In the Aleutian Islands there is evidence that people lived together in a village there at least 8,500 years ago. The people at Anangula made pointed blades and scrapers, weights for fishing lines, and stone lamps and dishes. They made their living from the sea.

Territorial boundaries are established

By the mid-1700s between 60,000 and 80,000 people lived in Alaska. They included three separate groups of people: Indians, Aleuts, and Eskimos.

The Indians included the Tlingits and Haidas who lived in Southeast Alaska and the Athabaskans who lived in Interior Alaska. The Tlingits and Haidas numbered about 10,000 in the mid-1700s. The Alaskan Athabaskan population was about as large, but these people occupied an area about eight times larger than that occupied by the Tlingits and Haidas.

The Aleuts inhabited the Aleutian Islands and part of the Alaska Peninsula in Southwest Alaska. They numbered around 15,000 when the Euroamericans (people from Europe or European colonies in America) arrived.

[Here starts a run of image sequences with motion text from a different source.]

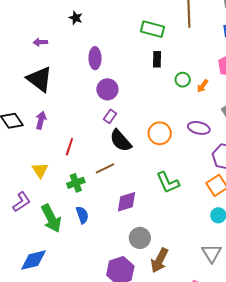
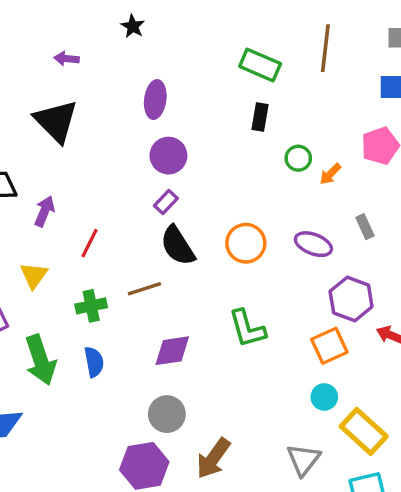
purple arrow: (41, 120) -> (45, 211), moved
gray circle: (140, 238) -> (167, 414), moved

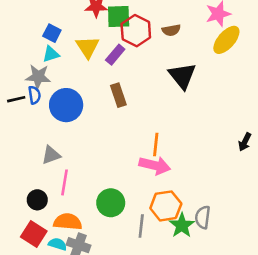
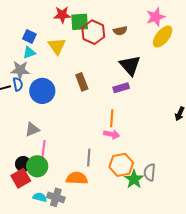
purple rectangle: (115, 55) -> (121, 88), moved, turned 35
pink arrow: (155, 165) -> (112, 134), size x0.7
green circle: (111, 203) -> (37, 166), moved
orange semicircle: (68, 222) -> (77, 178), moved
gray line: (141, 226) -> (89, 158), moved
red square: (34, 234) -> (21, 178), moved, turned 30

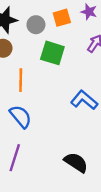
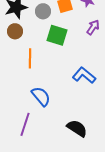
blue semicircle: (21, 116) -> (41, 96), moved

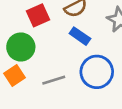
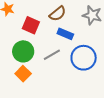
red square: (38, 15) -> (31, 25), turned -30
gray line: (54, 80) -> (52, 55), moved

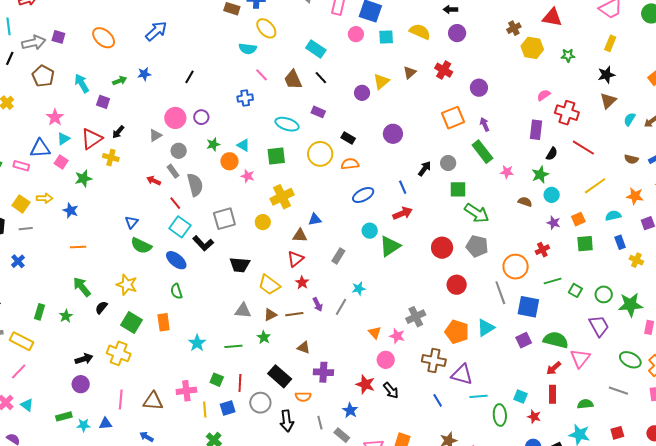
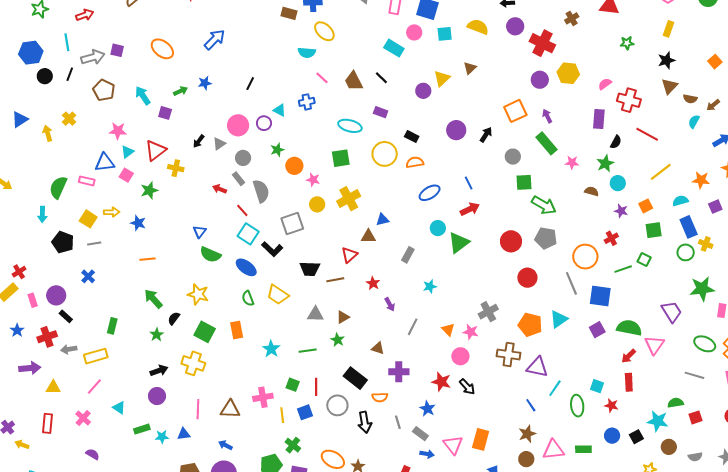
yellow hexagon: (532, 48) -> (568, 73), moved
cyan rectangle: (316, 49) -> (394, 48), moved
red cross: (444, 70) -> (542, 43), moved, size x1.4
pink star: (55, 117) -> (118, 131), turned -30
cyan semicircle: (630, 119) -> (694, 122), moved
black arrow: (118, 132) -> (199, 141), moved
cyan triangle: (243, 145) -> (280, 110), moved
brown semicircle: (631, 159) -> (690, 99), moved
black arrow: (424, 169) -> (486, 135), moved
yellow circle: (263, 222) -> (317, 204), moved
blue rectangle: (620, 242) -> (689, 227), size x1.5
red triangle: (295, 259) -> (349, 255), moved
yellow trapezoid: (269, 285) -> (278, 295), moved
green square: (575, 290) -> (644, 259), moved
green circle: (604, 294) -> (686, 252), moved
gray line: (341, 307) -> (413, 327), moved
brown line: (294, 314) -> (335, 280), moved
green star: (66, 316) -> (157, 335), moved
yellow rectangle: (22, 341) -> (96, 356), turned -40
cyan line: (478, 396) -> (555, 388), turned -48
blue line: (438, 400) -> (531, 405), moved
green semicircle: (585, 404) -> (676, 403), moved
cyan triangle: (27, 405) -> (119, 408), moved

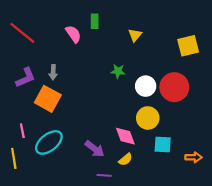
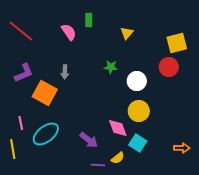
gray arrow: (53, 72) -> (65, 72), moved
red circle: (174, 87) -> (169, 67), moved, size x0.7
cyan square: (163, 145) -> (138, 143), moved, turned 30
yellow semicircle: (125, 159) -> (118, 158), moved

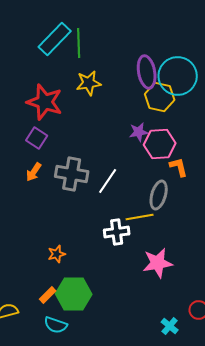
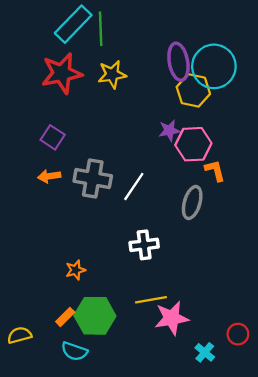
red star: (45, 102) -> (62, 73), moved, turned -30
orange arrow: (34, 172) -> (49, 176), turned 48
yellow line: (140, 217) -> (151, 300), moved
pink star: (158, 263) -> (172, 318), moved

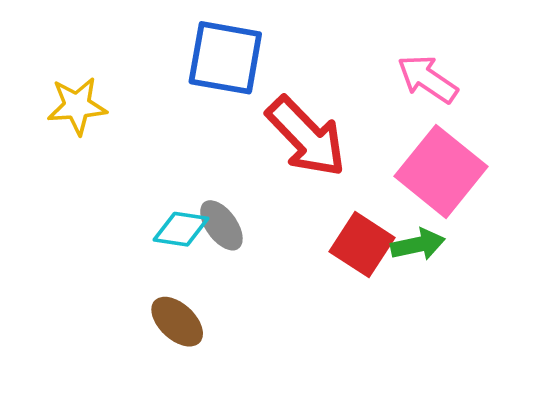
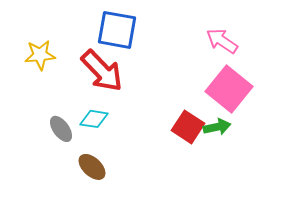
red arrow: (306, 137) -> (102, 71), moved
gray ellipse: (221, 225) -> (61, 129), moved

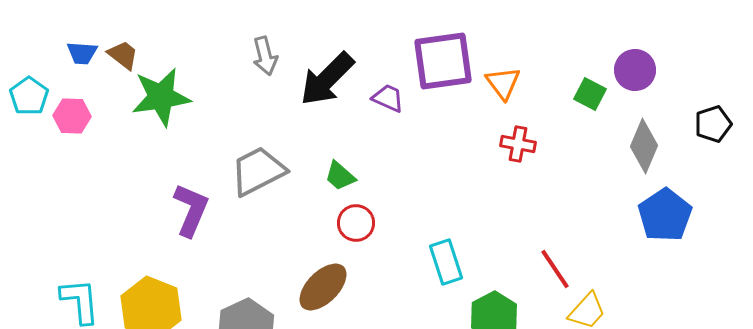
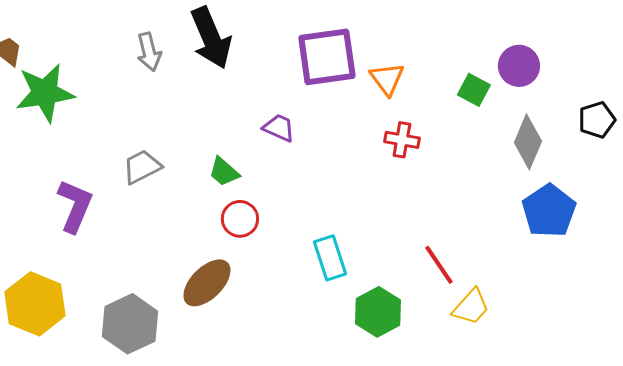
black arrow: (327, 79) -> (211, 38), moved, turned -68
purple trapezoid: (388, 98) -> (279, 128), moved
gray trapezoid: (258, 171) -> (142, 167), size x0.7

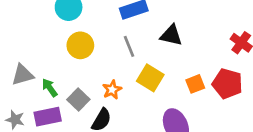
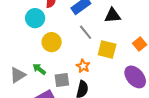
green arrow: (50, 88) -> (39, 69), moved
gray square: (78, 99) -> (62, 80), turned -35

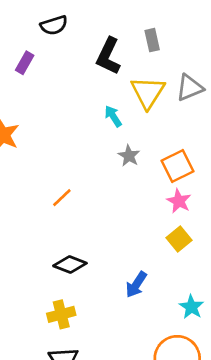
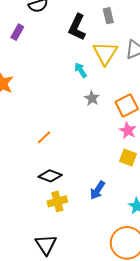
orange line: (62, 198) -> (44, 137), moved
yellow square: (179, 239) -> (128, 158), turned -30
yellow cross: (61, 314) -> (57, 201), moved

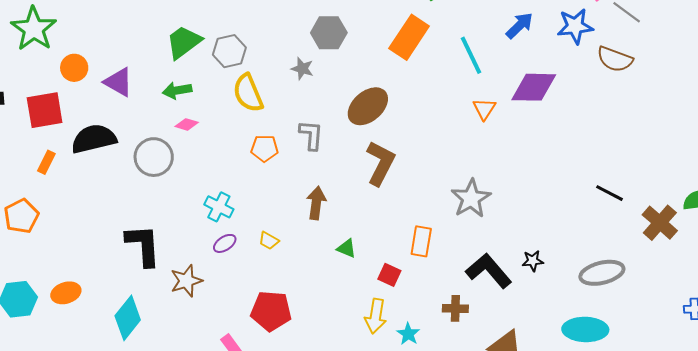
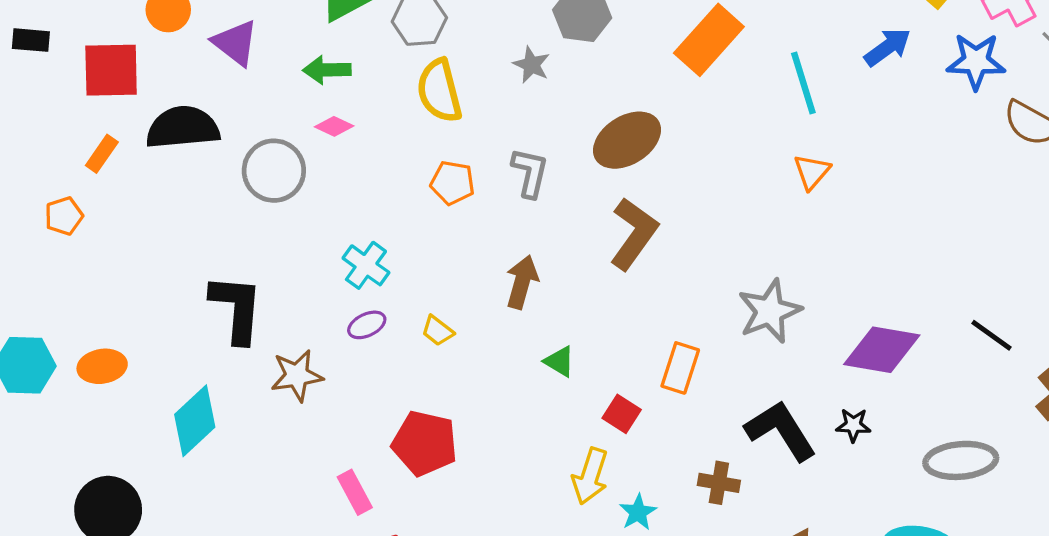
purple diamond: (534, 87) -> (882, 350), moved
orange pentagon: (21, 216) -> (64, 216), moved, size x0.7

The Eskimos lived along the Alaska coast from the Arctic Ocean to the northern boundary of Southeast Alaska near Yakutat. Eskimo territory included the tundra regions along the northern and western Alaska coast, Kodiak Island, part of the Alaska Peninsula, and Prince William Sound. The Eskimo population totaled around 30,000 by the mid-1700s.

Languages reflect changing cultures


Alaska Native languages.
All of the languages but two found i n Alaska today are related to two major language families. These two families are Eskimo-Aleut and Athabaskan-Eyak-Tlingit. The exceptions are Haida and Tsimshian. These are both languages of Native groups who lived in the Pacific Northwest. Eleven Athabaskan-Eyak-Tlingit languages are still spoken in Alaska. Eskimo-Aleut languages still spoken are Alutiia, Central Yupik, Siberian Yupik, Inupiaq, and Aleut. There were other languages and variations that have become lost over the millenniums.

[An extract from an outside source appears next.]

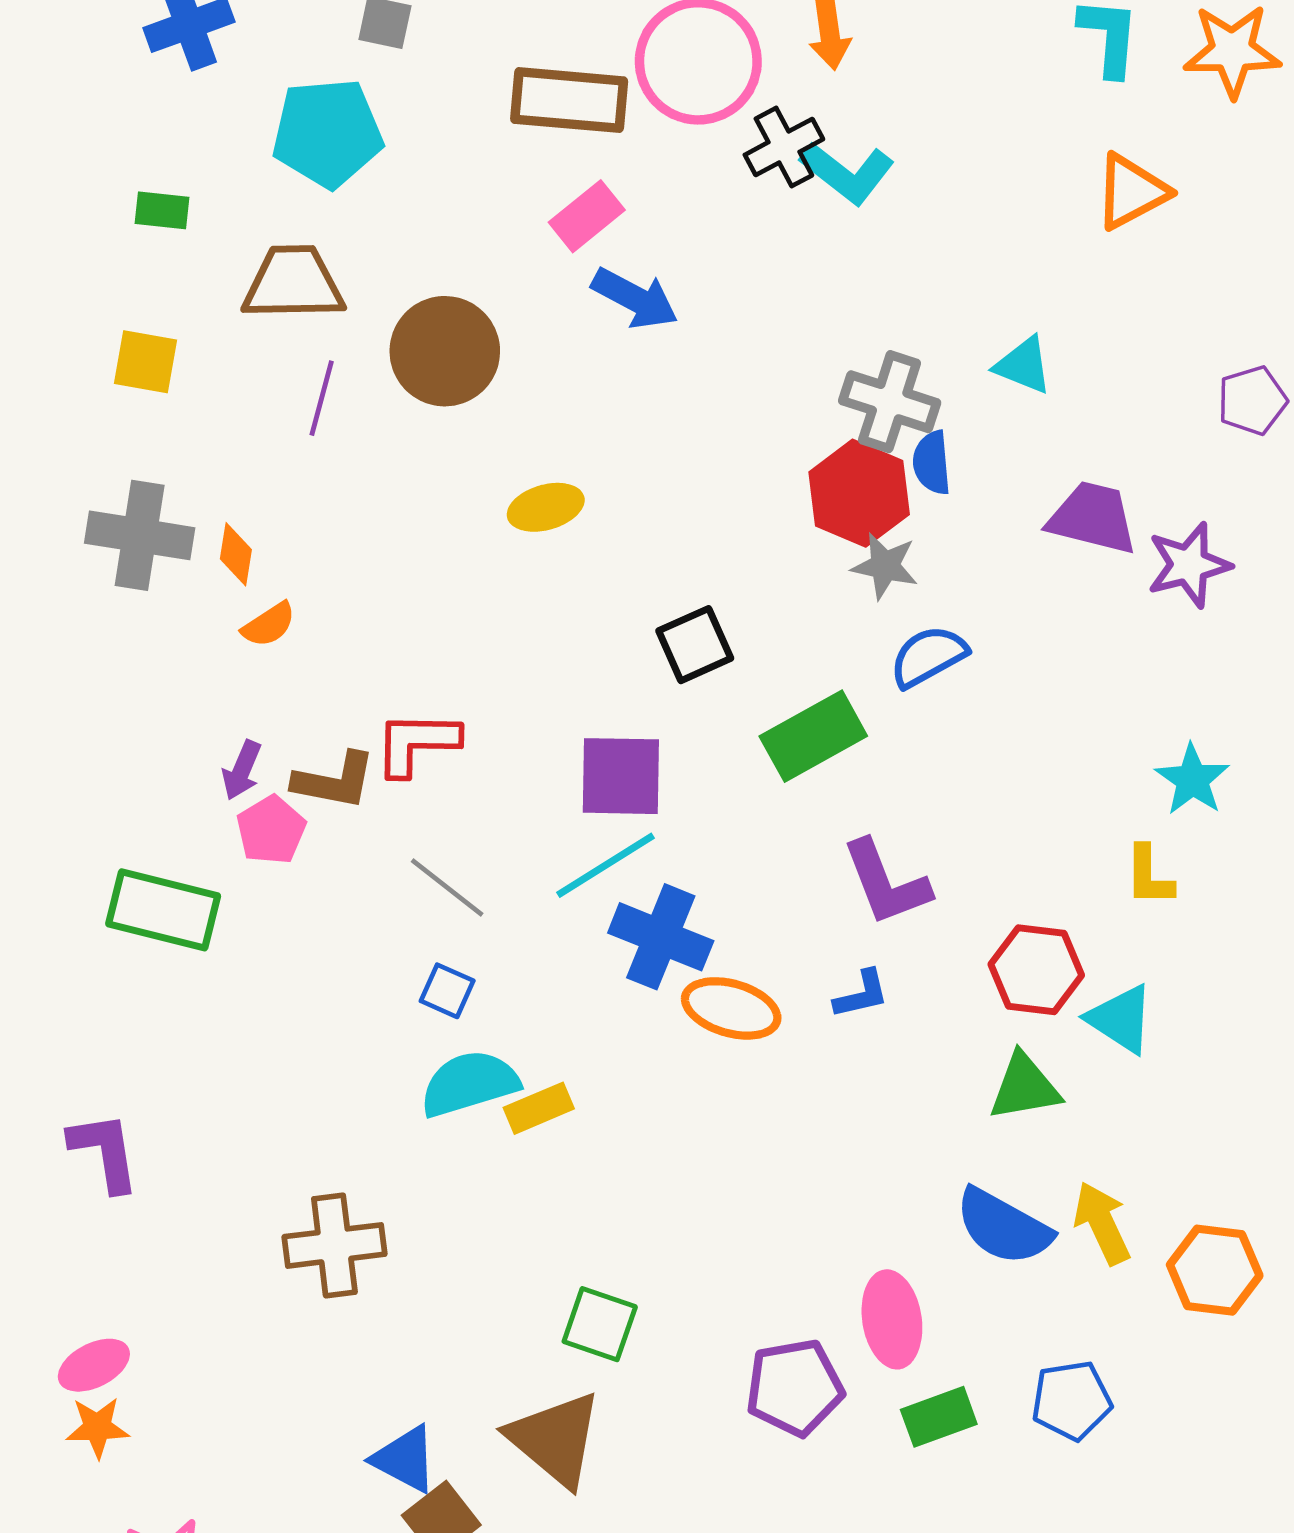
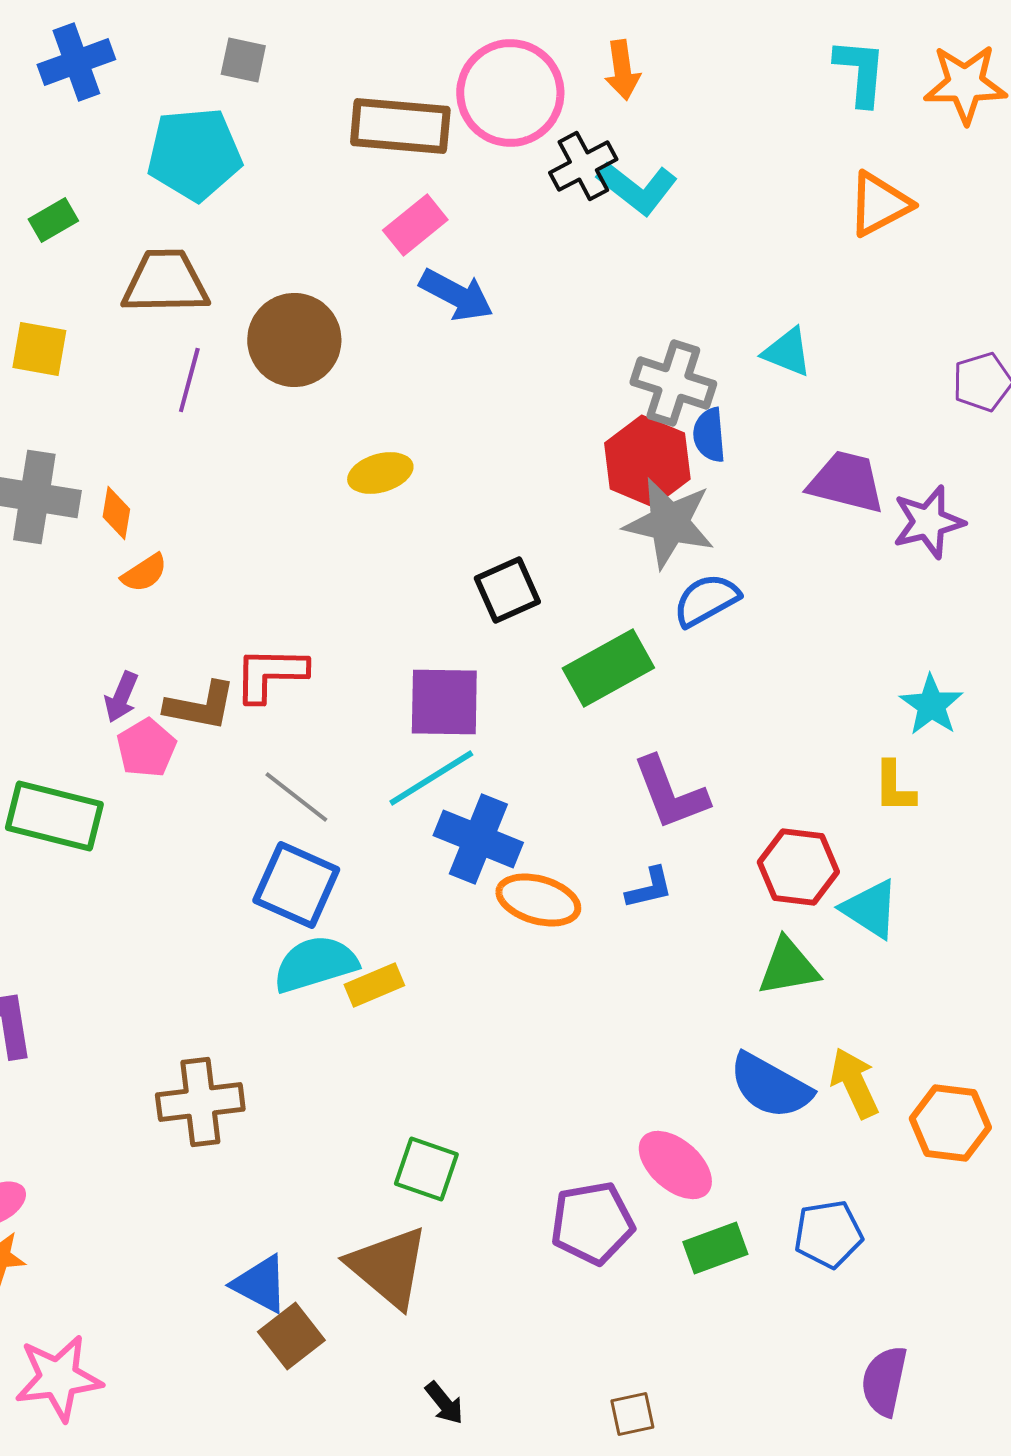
green rectangle: (162, 210) -> (53, 220), turned -36
gray star: (885, 566) -> (669, 523), size x1.6
blue square: (447, 991) -> (296, 885), size x1.8
pink ellipse: (892, 1319) -> (675, 1165), turned -40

Cultures share common customs

By the 1700s when Euroamericans arrived in Alaska, the Tlingits, Haidas, Athabaskans, Eskimos, and Aleuts had defined territorial boundaries. They had a few common traits. They all were hunters and gatherers. They had no agriculture and only one domesticated animal, the dog. Each group had its own well established annual subsistence cycle based on the seasons and availability of animals and fish. Oceans, rivers, and lakes were their principal travelways and all of the groups had some kind of boat.

Shamans were important in each culture. This person, man or woman, looked after both the physical health and spiritual needs of the villagers. Shamans were the intermediaries between people and the spirit world.

A person's importance was often measured by his or her wealth. It might be represented by blankets, slaves, or other kinds of property. People acquired wealth not to keep, but to distribute to others. The rich gave away their wealth during Tlingit potlatches, Athabaskan festivals, Eskimo messenger feasts, and Aleut theatrical gatherings. These different ceremonies had the same purposes: to share wealth with the less fortunate and to obligate others to give gifts in return.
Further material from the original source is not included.